En Haití Francisco de Miranda adquiere dos goletas adicionales llamadas Bacchus y Bee.

La expedición levanta anclas y emprende su rumbo a las costas venezolanas el 27 de marzo de 1806. Hace una escala en Aruba el 9 de abril para reabastecerse de agua y comestibles.

El desembarco frustrado

El 27 de abril avistan la costa de Ocumare, donde pretendían desembarcar en la noche, sin embargo, debido a varios contratiempos tuvieron que postergar la misión hasta el amanecer del 28 de abril.

Desafortunadamente, la expedición había sido delatada y los estaban esperando los buques españoles Ceres y Argos. Las tropas españolas bajo el mando de Agustín Blanco (teniente de navío) combatieron contra las tropas mirandinas y en clara superioridad numérica logran derrotarlas.

Los españoles incautan las goletas que Miranda había conseguido en Haití y toman prisioneros a 57 de los expedicionarios que serían enviados a Puerto Cabello. Miranda ordena la retirada y a bordo del Leander emprende viaje hacia la isla de Bonaire con dirección a Granada y posteriormente a Barbados.

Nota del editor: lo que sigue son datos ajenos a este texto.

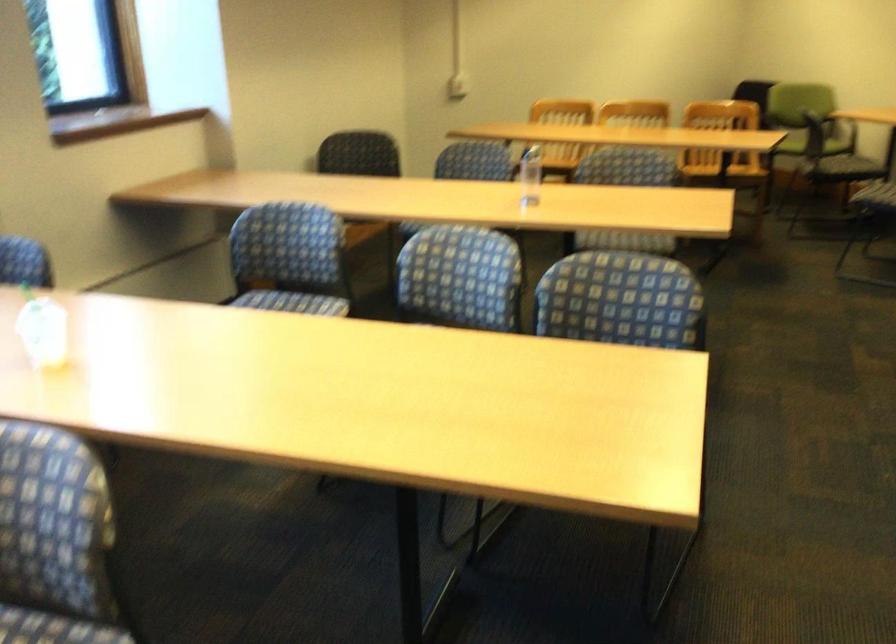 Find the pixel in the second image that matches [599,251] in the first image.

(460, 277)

De los expedicionarios detenidos, 10 fueron ahorcados, descuartizados y sus partes exhibidas públicamente como advertencia en Puerto Cabello, Ocumare, La Guaira y Caracas; los 47 restantes permanecerían en la cárcel.

La imagen de Francisco de Miranda fue quemada y sería declarado “enemigo de Dios y del Rey”.

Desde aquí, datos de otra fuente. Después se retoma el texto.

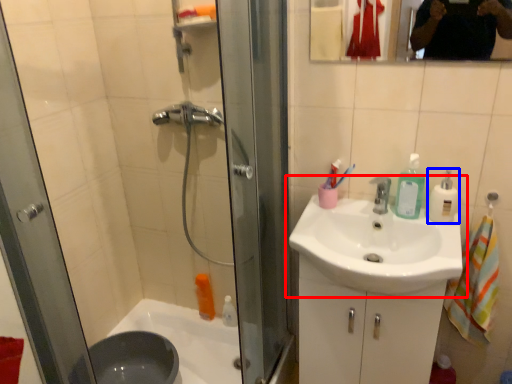 Question: Which point is further to the camera, sink (highlighted by a red box) or cleaning product (highlighted by a blue box)?

Choices:
 (A) sink
 (B) cleaning product

Answer: (B) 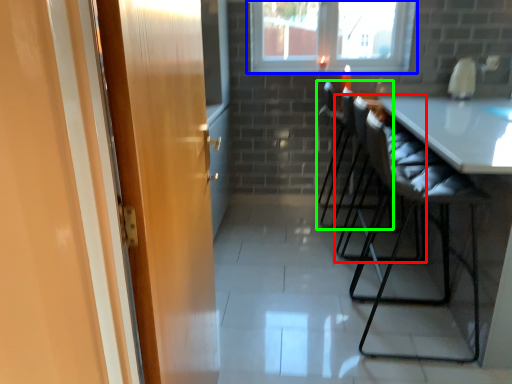 Question: Considering the real-world distances, which object is farthest from chair (highlighted by a red box)? window (highlighted by a blue box) or chair (highlighted by a green box)?

Choices:
 (A) window
 (B) chair

Answer: (A)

La delación y otras causas que frustraron el plan de Miranda

La principal causa del fracaso de la primera expedición de Francisco de Miranda fue, evidentemente, la delación.

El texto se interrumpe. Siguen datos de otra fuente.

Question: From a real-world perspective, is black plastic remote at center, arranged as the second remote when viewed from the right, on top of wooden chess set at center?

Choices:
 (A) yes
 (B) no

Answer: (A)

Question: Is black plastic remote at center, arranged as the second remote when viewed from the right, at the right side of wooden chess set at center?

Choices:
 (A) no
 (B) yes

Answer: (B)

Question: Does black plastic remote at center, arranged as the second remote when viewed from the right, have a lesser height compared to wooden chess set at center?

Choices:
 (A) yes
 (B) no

Durante la estancia de Miranda en Estados Unidos, sin las debidas medidas de seguridad, el plan invasor llegó a oídos del embajador de España en ese país, el marqués de Casa-Irujo, quien a su vez informa y previene a las autoridades coloniales en la Capitanía General del Venezuela para que tomaran las medidas correspondientes y reforzaran la seguridad de las costas.

Miranda incurrió en varios errores, como no hacer contacto previo con sus compatriotas, considerando además que llevaba ya varias décadas fuera de Venezuela. Se confió exclusivamente del apoyo inglés y estadounidense y creyó que su acción era suficiente para desencadenar una revuelta sin mucha violencia y obtener la victoria contra un gobierno que lo mostró ante la población como un traidor al servicio de potencias extranjeras

Por otra parte, los criollos o mantuanos no tenían al Precursor en el mejor concepto, lo consideraban peligroso para sus intereses por no ser “de su misma clase”; en tanto que los pardos desconocían casi por completo cuáles eran las intenciones de Miranda y muchos preferían mantenerse fieles a la línea oficial del Estado colonial antes que seguir a ciegas planes emancipadores de los que no tenían mayor información.

¿Qué pasó después?

De cualquier manera, a pesar de la derrota y el fracaso de la primera expedición, Francisco de Miranda no se rindió, así que cuando llega a Barbados se reúne con el gobernador de esa isla inglesa, Alejandro Cochrane, a quien le solicita auxilio, protección y apoyo para organizar una segunda expedición. El gobernador accede al comprobar que el venezolano contaba con el apoyo de las autoridades inglesas y le proporciona más hombres y embarcaciones.

La segunda expedición de Miranda saldría el 20 de junio de Barbados con dirección a Trinidad, desde donde zarpó el 23 de julio hasta las costas venezolanas, desembarcando el 3 de agosto de 1806 en el puerto de La Vela de Coro. Pero esa es otra historia para un próximo artículo.